Questioned on whether restrictions on sovereign debt, potash and oil companies could come under consideration for possible sanctions, Mr Raab said: "We won't take anything off the table".
What else has been said about the incident?
The interception has attracted widespread criticism from across the European Union, with countries calling for the immediate release of Mr Protasevich and a full investigation.
Ryanair chief executive Michael O'Leary told Irish Newstalk radio earlier that the interception was a "case of state-sponsored hijacking... state-sponsored piracy".
"It appears the intent of the authorities was to remove a journalist and his travelling companion... we believe there were some KGB agents offloaded at the airport as well," Mr O'Leary added.
A spokesperson for the UK Civil Aviation Authority said following the government's decision it had "suspended all foreign carrier permits held by Belarusian air carriers until further notice" - a move which applies to scheduled and charter operators.
"The Civil Aviation Authority has also issued a notice to all UK-registered airlines requesting that they avoid overflight of any territory of the Republic of Belarus," the spokesperson added.
Who is Roman Protasevich?
He is a former editor of Nexta, a media outlet with a Telegram channel that played a key role for political opposition during last year's elections in Belarus.

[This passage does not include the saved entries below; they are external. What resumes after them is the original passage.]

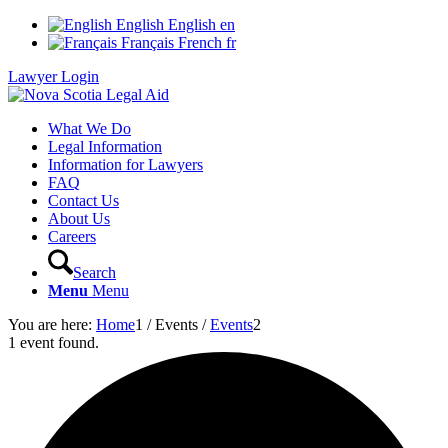
English
English
en
Français
French
fr
Lawyer Login
What We Do
Legal Information
Information for Lawyers
FAQ
Contact Us
About Us
Careers
Search
Menu
Menu
You are here:
Home
1
/
Events
/
Events
2
1 event found.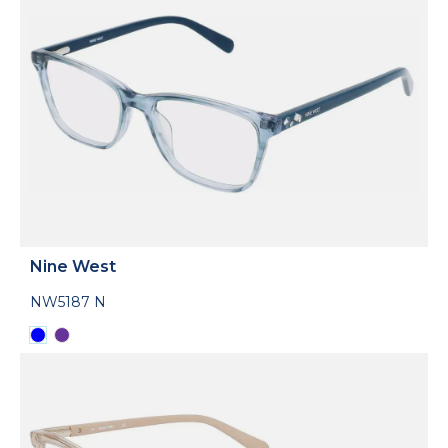
Nine West
NW5187 N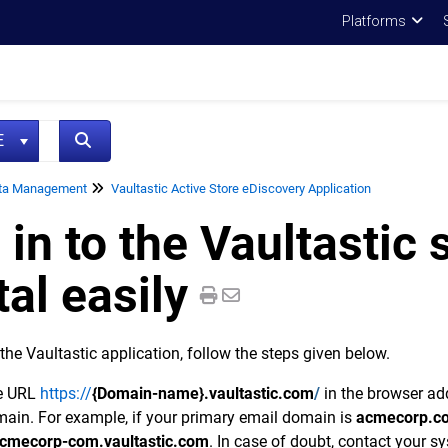
Platforms
NE
ta Management
Vaultastic Active Store eDiscovery Application
 in to the Vaultastic 
tal easily
 the Vaultastic application, follow the steps given below.
he URL
https://
{Domain-name}.vaultastic.com
/
in the browser ad
ain. For example, if your primary email domain is
acmecorp.c
cmecorp-com.vaultastic.com
. In case of doubt, contact your s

Mr Protasevich left Belarus in 2019 to live in exile in Lithuania. From there he covered the events of the 2020 presidential election, after which he was charged with terrorism and inciting riots.
The election, won by incumbent President Lukashenko, is widely believed to have been rigged.
President Lukashenko, who has been in power for 27 years, has been nicknamed "Europe's last dictator".
Mr Protasevich was in Athens to attend an economic conference along with Svetlana Tikhanovskaya, the opposition leader who claimed victory in the election and who also lives in exile in Lithuania.
He now works for a different Telegram channel, Belamova. He stepped in to write for it after blogger Igor Losik was arrested by the Belarusian authorities in June last year.
Mr Protasevich is being held in a detention centre in Minsk, Belarus' interior ministry has told state media in a statement.
The ministry said the opposition journalist had not complained of ill health while in custody.
Earlier his father, Dmitry, told the BBC he feared his son may be tortured in custody and could face the death penalty.